Here is what we know so far.
Google thought they fixed the issue Saturday morning:
Sorry — We had a technical issue on our side for a while there — this should be resolved in the meantime, and the affected URLs reprocessed. It’s good to see that the Inspect URL tool is also useful for these kinds of cases though!
— 🍌 John 🍌 (@JohnMu) April 6, 2019
SEOs before this knew that they could use the URL Inspection tool to submit URLs back into the Google index. But for sites with thousands of pages removed from the Google index, this is not practical.
Google won’t explain what the technical issue is/was:
That’s unlikely :-). Our internal systems are pretty unique.
— 🍌 John 🍌 (@JohnMu) April 6, 2019
Then Sunday morning, Google came back after most SEOs were saying – no Google it isn’t fixed – to confirm once again, it isn’t fixed. Google is still working on it they said and even when they are done – don’t expect all your URLs indexed, because Google doesn’t do that:
One thing to add here – we don’t index all URLs on the web, so even once it’s reprocessed here, it would be normal that not every URL on every site is indexed.
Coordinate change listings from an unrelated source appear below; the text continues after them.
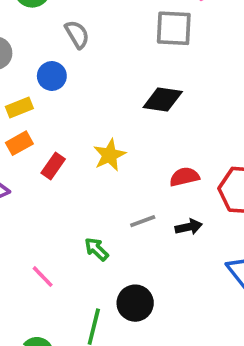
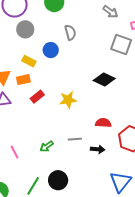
yellow rectangle: (19, 108) -> (29, 61), turned 32
green arrow: (96, 249) -> (47, 146), turned -96

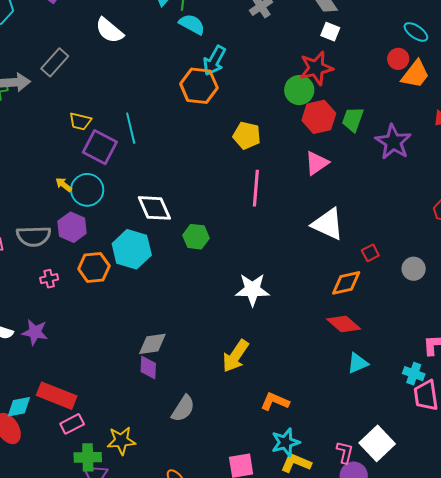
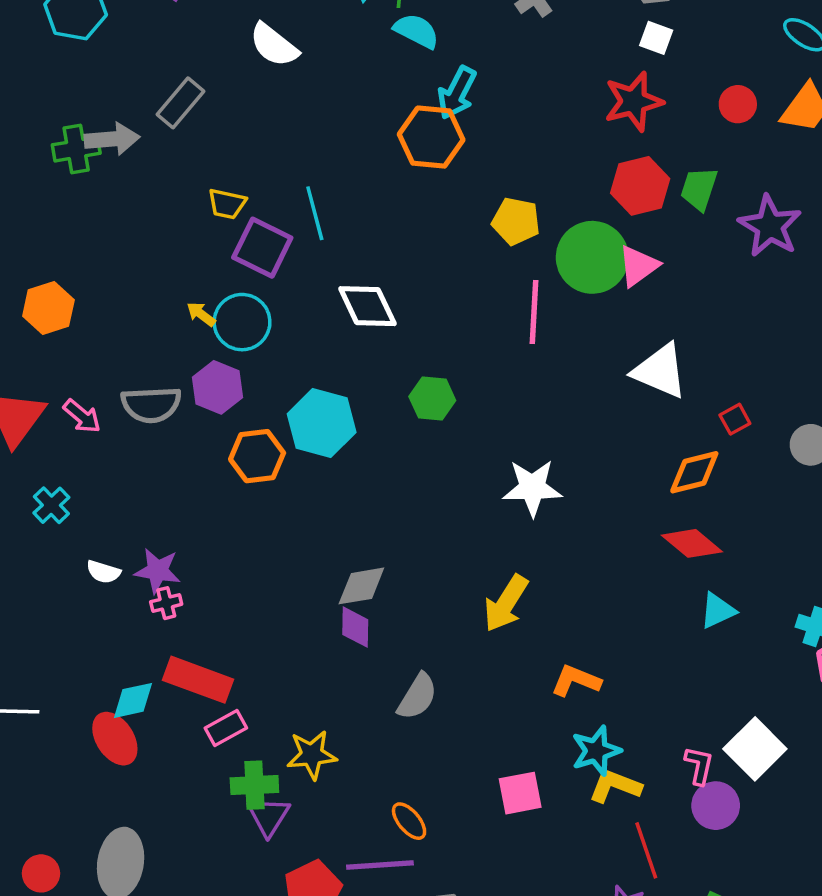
red circle: (398, 59) -> (738, 104), moved
green circle: (299, 90) -> (592, 257), moved, size x1.4
white diamond: (154, 208) -> (367, 306), moved
pink cross: (49, 279) -> (166, 603), moved

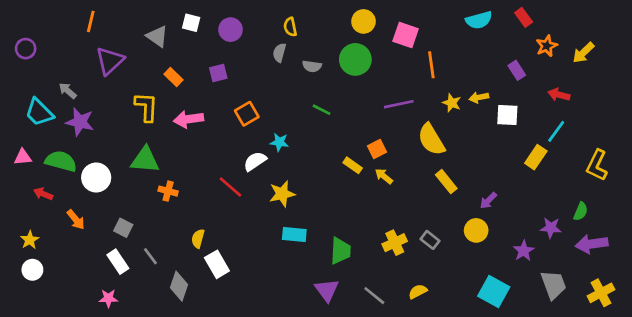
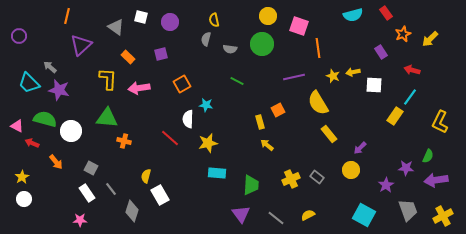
pink triangle: (23, 157) -> (17, 126), moved, turned 32
white semicircle: (255, 161) -> (188, 119), turned -54
yellow rectangle: (353, 165) -> (260, 122), turned 40
yellow arrow: (384, 176) -> (267, 145), moved

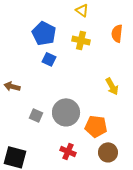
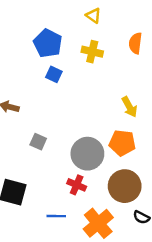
gray circle: (66, 112) -> (87, 154), moved
orange pentagon: (96, 126) -> (122, 143), moved
brown circle: (108, 152) -> (125, 186), size x1.4

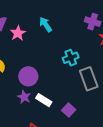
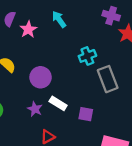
purple star: (24, 97) -> (35, 109), moved
purple square: (69, 110) -> (86, 114), turned -32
Awesome sites with minimal duplication help us recognize the value of indexing more of your pages.
— 🍌 John 🍌 (@JohnMu) April 7, 2019
Google will fix it, you don’t need to do anything but feel free to use the URL Inspection tool John said to expedite certain pages:
Yep! It looks like it’s still catching up, things will settle back like before automatically. People seem to have success with the submit-to-indexing tool, if there’s something specific you’re missing and don’t want to wait. (I know, nobody wants to wait :))
— 🍌 John 🍌 (@JohnMu) April 7, 2019
Google won’t say how much of their index was impacted by this and I have not seen estimates from outside sources yet:
The way search works, a single number isn’t that representative, nor useful for context. Eg, if we dropped all calendar pages from the years 2020+, that might be a ton of URLs, but it probably wouldn’t interest you much. So, I’m unsure we’d have a number to share in the end.
— 🍌 John 🍌 (@JohnMu) April 7, 2019
On Sunday Google also shared it on this account:
We’re aware of indexing issues that impacted some sites beginning on Friday. We believe the issues are mostly resolved and don’t require any special efforts on the part of site owners. We’ll provide another update when the issues are considered fully resolved.
— Google SearchLiaison (@searchliaison) April 7, 2019
As of right now, 8am eastern time in New York, we do not have any further updates from Google. The last we heard was from yesterday on this topic.